--- Information given ---

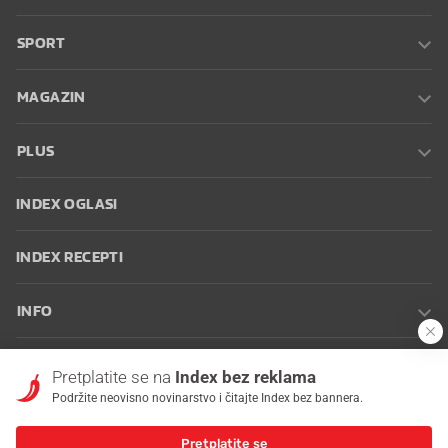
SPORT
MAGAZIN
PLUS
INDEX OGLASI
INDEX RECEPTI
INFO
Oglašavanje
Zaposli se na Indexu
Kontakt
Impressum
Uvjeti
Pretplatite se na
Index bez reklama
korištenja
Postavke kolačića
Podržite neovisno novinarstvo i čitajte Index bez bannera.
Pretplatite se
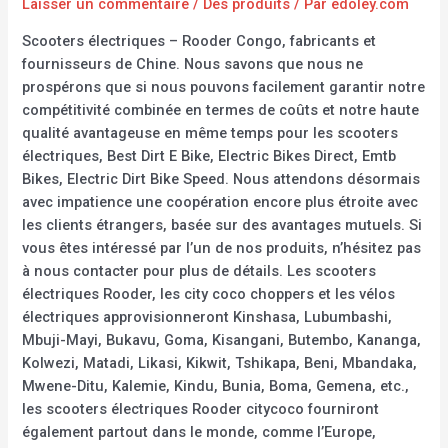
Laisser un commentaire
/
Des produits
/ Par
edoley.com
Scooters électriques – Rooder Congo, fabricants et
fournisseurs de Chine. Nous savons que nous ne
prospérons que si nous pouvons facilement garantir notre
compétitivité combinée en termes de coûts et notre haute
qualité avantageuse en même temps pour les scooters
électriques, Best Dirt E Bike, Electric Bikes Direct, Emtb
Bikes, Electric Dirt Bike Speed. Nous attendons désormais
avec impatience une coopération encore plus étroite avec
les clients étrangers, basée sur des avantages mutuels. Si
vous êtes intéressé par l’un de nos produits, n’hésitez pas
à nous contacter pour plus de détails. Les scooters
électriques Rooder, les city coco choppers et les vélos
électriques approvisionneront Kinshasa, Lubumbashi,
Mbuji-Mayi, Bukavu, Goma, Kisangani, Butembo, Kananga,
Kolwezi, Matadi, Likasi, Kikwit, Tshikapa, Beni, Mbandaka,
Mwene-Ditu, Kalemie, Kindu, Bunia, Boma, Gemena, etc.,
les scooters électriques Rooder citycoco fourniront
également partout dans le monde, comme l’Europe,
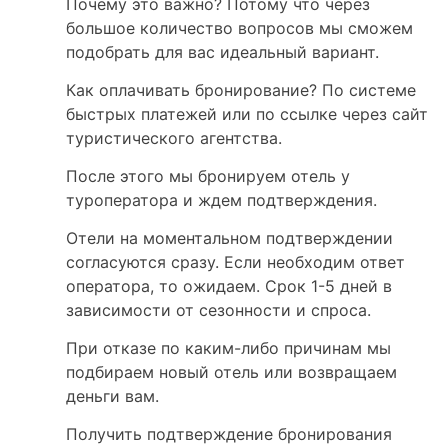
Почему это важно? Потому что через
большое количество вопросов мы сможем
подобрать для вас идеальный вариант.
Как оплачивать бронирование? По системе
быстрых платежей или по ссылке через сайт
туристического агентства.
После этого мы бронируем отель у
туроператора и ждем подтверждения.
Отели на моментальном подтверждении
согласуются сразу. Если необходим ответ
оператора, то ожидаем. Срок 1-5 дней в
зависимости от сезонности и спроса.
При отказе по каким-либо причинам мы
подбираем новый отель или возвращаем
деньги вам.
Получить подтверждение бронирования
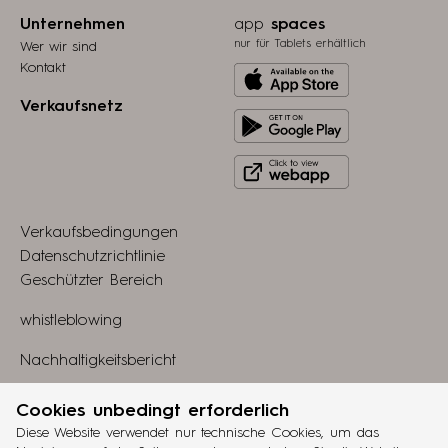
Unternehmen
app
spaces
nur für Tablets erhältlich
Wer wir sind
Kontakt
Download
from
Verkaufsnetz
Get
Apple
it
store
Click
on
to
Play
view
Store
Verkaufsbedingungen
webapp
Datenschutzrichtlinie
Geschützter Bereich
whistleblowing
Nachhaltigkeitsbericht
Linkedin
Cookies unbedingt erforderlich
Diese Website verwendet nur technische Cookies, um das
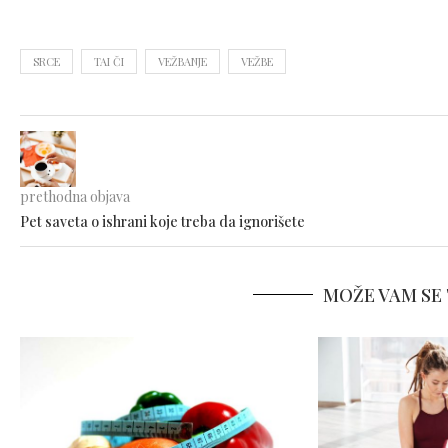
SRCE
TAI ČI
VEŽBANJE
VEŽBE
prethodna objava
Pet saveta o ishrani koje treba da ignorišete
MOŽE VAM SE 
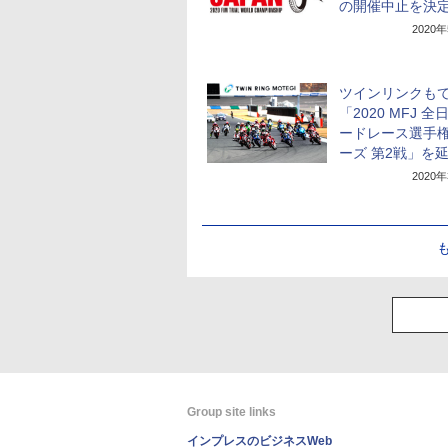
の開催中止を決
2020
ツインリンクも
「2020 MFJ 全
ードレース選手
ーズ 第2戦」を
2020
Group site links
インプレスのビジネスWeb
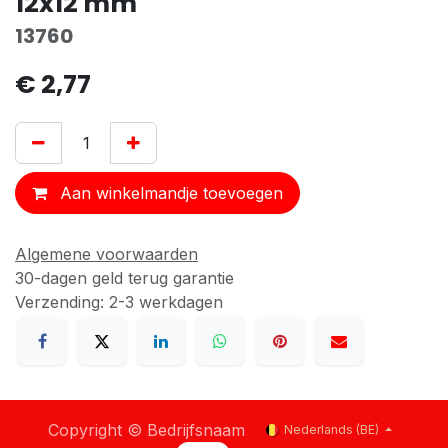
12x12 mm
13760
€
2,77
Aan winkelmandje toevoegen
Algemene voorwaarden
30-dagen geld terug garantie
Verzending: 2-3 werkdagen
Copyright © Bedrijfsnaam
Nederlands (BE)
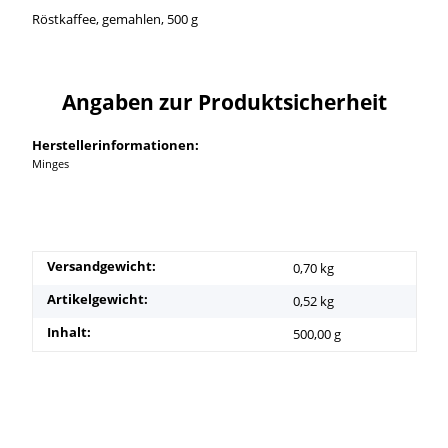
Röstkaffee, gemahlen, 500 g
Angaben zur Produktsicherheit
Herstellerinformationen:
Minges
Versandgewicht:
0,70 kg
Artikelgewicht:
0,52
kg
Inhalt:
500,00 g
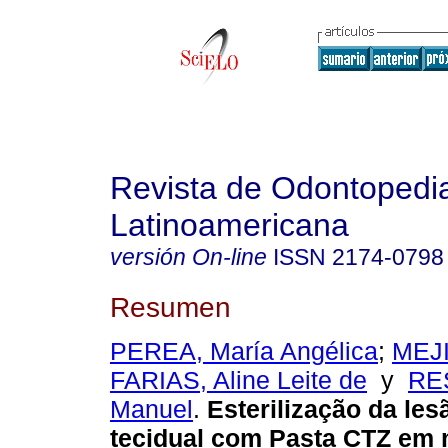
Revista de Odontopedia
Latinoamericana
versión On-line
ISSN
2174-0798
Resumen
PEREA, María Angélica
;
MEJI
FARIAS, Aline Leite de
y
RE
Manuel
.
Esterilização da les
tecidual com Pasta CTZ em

---

- [Problem to work on]:
What is wanted is the listing, written out exactly, with each picture removed.

- [Answer for this exercise]:
SPORT
MAGAZIN
PLUS
INDEX OGLASI
INDEX RECEPTI
INFO
Oglašavanje
Zaposli se na Indexu
Kontakt
Impressum
Uvjeti
Pretplatite se na
Index bez reklama
korištenja
Postavke kolačića
Podržite neovisno novinarstvo i čitajte Index bez bannera.
Pretplatite se
Laisser un commentaire
/
Des produits
/ Par
edoley.com
Scooters électriques – Rooder Congo, fabricants et
fournisseurs de Chine. Nous savons que nous ne
prospérons que si nous pouvons facilement garantir notre
compétitivité combinée en termes de coûts et notre haute
qualité avantageuse en même temps pour les scooters
électriques, Best Dirt E Bike, Electric Bikes Direct, Emtb
Bikes, Electric Dirt Bike Speed. Nous attendons désormais
avec impatience une coopération encore plus étroite avec
les clients étrangers, basée sur des avantages mutuels. Si
vous êtes intéressé par l’un de nos produits, n’hésitez pas
à nous contacter pour plus de détails. Les scooters
électriques Rooder, les city coco choppers et les vélos
électriques approvisionneront Kinshasa, Lubumbashi,
Mbuji-Mayi, Bukavu, Goma, Kisangani, Butembo, Kananga,
Kolwezi, Matadi, Likasi, Kikwit, Tshikapa, Beni, Mbandaka,
Mwene-Ditu, Kalemie, Kindu, Bunia, Boma, Gemena, etc.,
les scooters électriques Rooder citycoco fourniront
également partout dans le monde, comme l’Europe,
Почему это важно? Потому что через
большое количество вопросов мы сможем
подобрать для вас идеальный вариант.
Как оплачивать бронирование? По системе
быстрых платежей или по ссылке через сайт
туристического агентства.
После этого мы бронируем отель у
туроператора и ждем подтверждения.
Отели на моментальном подтверждении
согласуются сразу. Если необходим ответ
оператора, то ожидаем. Срок 1-5 дней в
зависимости от сезонности и спроса.
При отказе по каким-либо причинам мы
подбираем новый отель или возвращаем
деньги вам.
Получить подтверждение бронирования
Unternehmen
app
spaces
nur für Tablets erhältlich
Wer wir sind
Kontakt
Download
from
Verkaufsnetz
Get
Apple
it
store
Click
on
to
Play
view
Store
Verkaufsbedingungen
webapp
Datenschutzrichtlinie
Geschützter Bereich
whistleblowing
Nachhaltigkeitsbericht
Linkedin
Cookies unbedingt erforderlich
Diese Website verwendet nur technische Cookies, um das
SRCE
TAI ČI
VEŽBANJE
VEŽBE
prethodna objava
Pet saveta o ishrani koje treba da ignorišete
MOŽE VAM SE 
の開催中止を決
2020
ツインリンクも
「2020 MFJ 全
ードレース選手
ーズ 第2戦」を
2020
Group site links
インプレスのビジネスWeb
12x12 mm
13760
€
2,77
Aan winkelmandje toevoegen
Algemene voorwaarden
30-dagen geld terug garantie
Verzending: 2-3 werkdagen
Copyright © Bedrijfsnaam
Nederlands (BE)
Röstkaffee, gemahlen, 500 g
Angaben zur Produktsicherheit
Herstellerinformationen:
Minges
Versandgewicht:
0,70 kg
Artikelgewicht:
0,52
kg
Inhalt:
500,00 g
Revista de Odontopedia
Latinoamericana
versión On-line
ISSN
2174-0798
Resumen
PEREA, María Angélica
;
MEJI
FARIAS, Aline Leite de
y
RE
Manuel
.
Esterilização da les
tecidual com Pasta CTZ em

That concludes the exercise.